Monday, November 22, 2010

According to...the kindness of strangers

Everyone always has the perfect advice.  Okay, even I am guilty of my personal suggestions from time to time.  But there is nothing worse than the advice or criticism of a stranger.  Lily was born on a Saturday and we were finally released from the hospital on Monday.  We drove as far as Regina and stayed with Scott's parents until Wednesday.  On the way home we realized that we needed stuff.  Babies need stuff...lots of it.  At that point we had a car seat, stroller, bassinet, a few sleepers, a small pack of diapers, and two cases of baby formula.  We were getting there but definitely needed some more stuff.  We decided to stop at Toys 'R Us on our way by.  We were feeling overwelmed by the baby section and Lily was crying.  She was officially 4 days old, we had just driven three hours, and she was literally with strangers (us).  Let's cut her some slack.  On the other side of the aisle were two women.  I overheard them saying that we were terrible new parents for taking such a small baby out to a germy, drafty, bright store.  And I felt immediately guilty.  Wow...it was only day 4 (day 2 out of the hospital) and I was already failing my baby.  It took months to get my confidence back.

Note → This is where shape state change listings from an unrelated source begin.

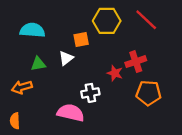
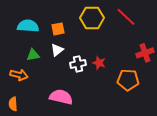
orange square: (81, 40) -> (58, 29), moved
red cross: (136, 62) -> (145, 53), moved
orange arrow: (22, 87) -> (19, 75), turned -150
white cross: (90, 93) -> (78, 64), moved

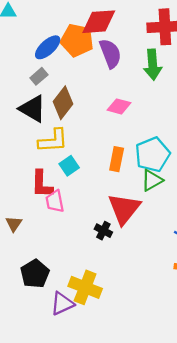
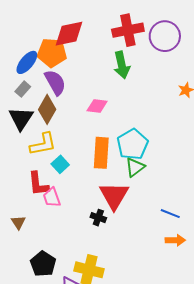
purple semicircle: (110, 53) -> (55, 82), moved
black triangle: (33, 109) -> (21, 118), turned 40
orange rectangle: (117, 159) -> (101, 153), size x1.4

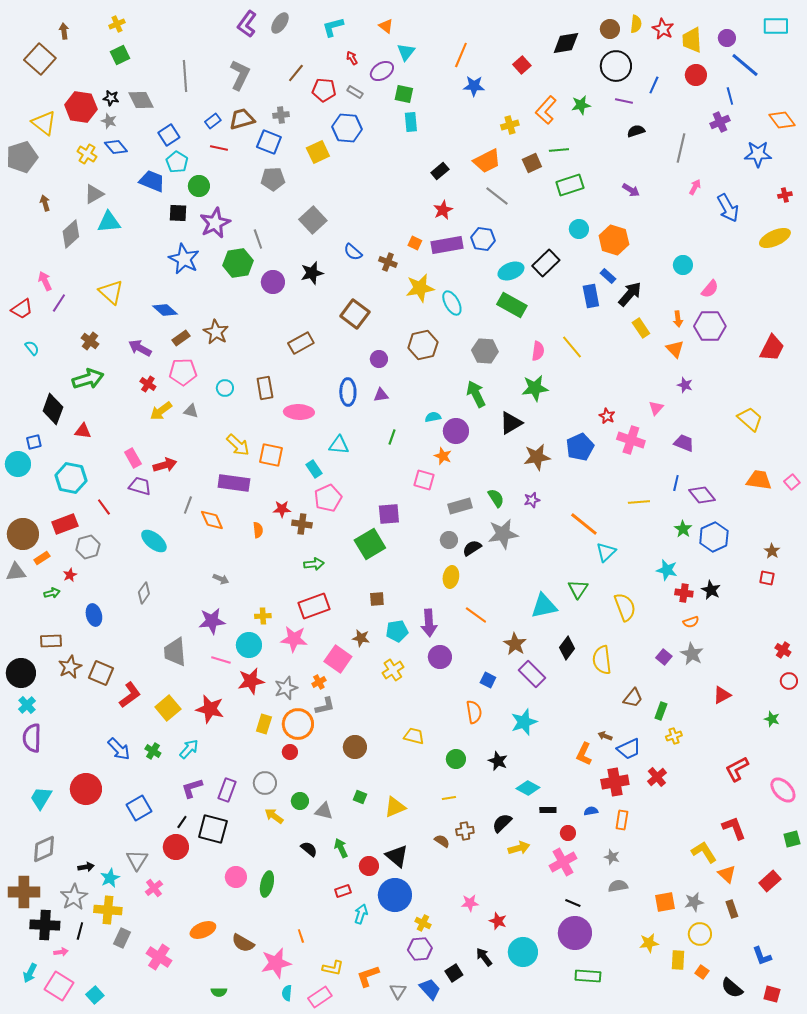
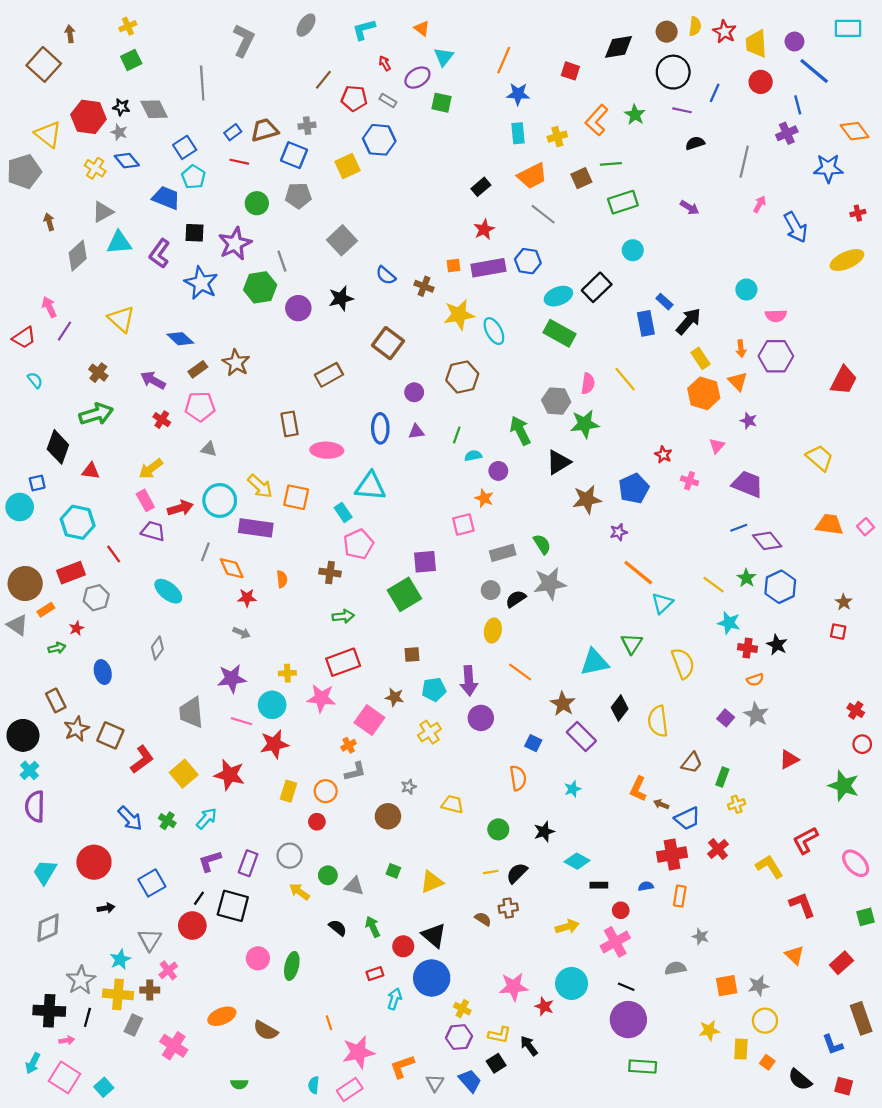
purple L-shape: (247, 24) -> (160, 253), moved
red square: (522, 65) -> (570, 71), turned -30
gray L-shape: (240, 75) -> (244, 40), moved
green star: (581, 105) -> (635, 115), turned -30
cyan rectangle: (411, 122) -> (518, 133), moved
green circle: (199, 186) -> (257, 203), moved
orange hexagon: (614, 240) -> (704, 393), moved
orange square: (415, 243) -> (454, 266), turned -32
pink semicircle: (710, 289) -> (776, 316), turned 48
gray hexagon: (485, 351) -> (556, 401), moved
cyan circle: (225, 388) -> (220, 500), moved, size x1.8
yellow arrow: (161, 411) -> (151, 469), moved
purple circle: (456, 431) -> (498, 471), size x0.7
green line: (392, 437) -> (457, 435), moved
pink cross: (631, 440) -> (690, 481), size x0.6
purple trapezoid: (684, 443) -> (747, 484), size x1.4
cyan triangle: (339, 445) -> (370, 486), size x1.4
pink square: (424, 480) -> (463, 524), turned -30
blue line: (676, 483) -> (739, 528), turned 56
purple star: (532, 500) -> (619, 532), moved
yellow line: (639, 502) -> (714, 585), moved, turned 40
red star: (282, 509) -> (247, 598), moved
gray triangle: (16, 572) -> (17, 625), turned 40
brown rectangle: (51, 641) -> (56, 700), turned 65
gray star: (286, 688) -> (409, 787), moved, size x0.6
green star: (772, 719) -> (844, 786), size x1.8
cyan star: (524, 722) -> (573, 789), size x0.6
orange circle: (298, 724) -> (326, 791), size x0.7
orange L-shape: (584, 754) -> (638, 789), moved
black star: (498, 761) -> (544, 832), turned 30
black semicircle: (502, 823) -> (517, 873), moved
yellow L-shape: (704, 852) -> (769, 867), moved
gray star: (612, 857) -> (700, 936), moved
black arrow: (86, 867) -> (106, 908), moved
brown cross: (24, 892) -> (150, 990), moved, size x0.6
pink star: (470, 903) -> (514, 987), size x1.5
brown rectangle: (732, 909) -> (861, 1018), moved, size x1.6
cyan circle: (523, 952) -> (572, 983), moved
pink star: (276, 963) -> (358, 1052), moved
yellow L-shape: (333, 968) -> (499, 1035), moved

The same thing happens when you are struggling with infertility.  Everyone knows that the moment you get married, everyone wants to know when the baby is coming...and they ask relentlessly, year after year, until something finally happens.  Once you have one, they immediately begin asking about plans for the next one...even if the first one is adopted.  Over the years I have received so many inconsiderate comments.  In some cases I know the person meant well, but it is tactful to be careful with the infertile.  I was told that I was going to regret putting my career ahead of having a family.  I was told I wasn't getting any younger.  I was told to relax, to go on vacation, and to have sex more.  A well-meaning co-worker who has two wonderful kids told me to just enjoy the time I had sleeping in and living my life.  I was told to try fertility treatments, herbals, massage, accupuncture, witch craft.  I was told not to do fertility treatments because they are against God's will.  I was told it would happen if I was just patient.  And of course, once we had adopted Lily we were told that everyone who adopts gets pregnant right after.  Just to clear that one up...Jack was created by IVF not adoption.  The best thing to say to someone struggling with infertilty is that you are there for them if they need anything.  Don't say that you know how they feel.  Don't think of a witty comment to take their pain away.  And when they do want to talk, just listen.  You aren't supposed to understand.
But back to the general inconsiderateness of strangers...when my daughter is standing in the cart, I don't need you to tell her to sit down...or to tell me that it is dangerous.  Trust me, we both know these things already.  I have just decided that it is not a battle that I want to battle that day.  If my kid has his coat done up and we are indoors, I probably already know that he's going to get hot.  I probably just haven't got around to unzipping him yet.  If my kids are eating fries, I probably feed them vegetables on another day of the week.  If my kid has a runny nose, I already know it, I just ran out of tissue because it has already been running for months.  And if my kid isn't wearing mitts and it is really cold outside, it's because I am teaching her a lesson for having a temper tantrum when I tried to put them on two minutes ago.  I know I am not perfect...so please do not point out the obvious.
Remember that everything we say has an impact...and remember that one comment in Toy 'R Us has stayed with me for over three years.  So...easy does it, smarty pants.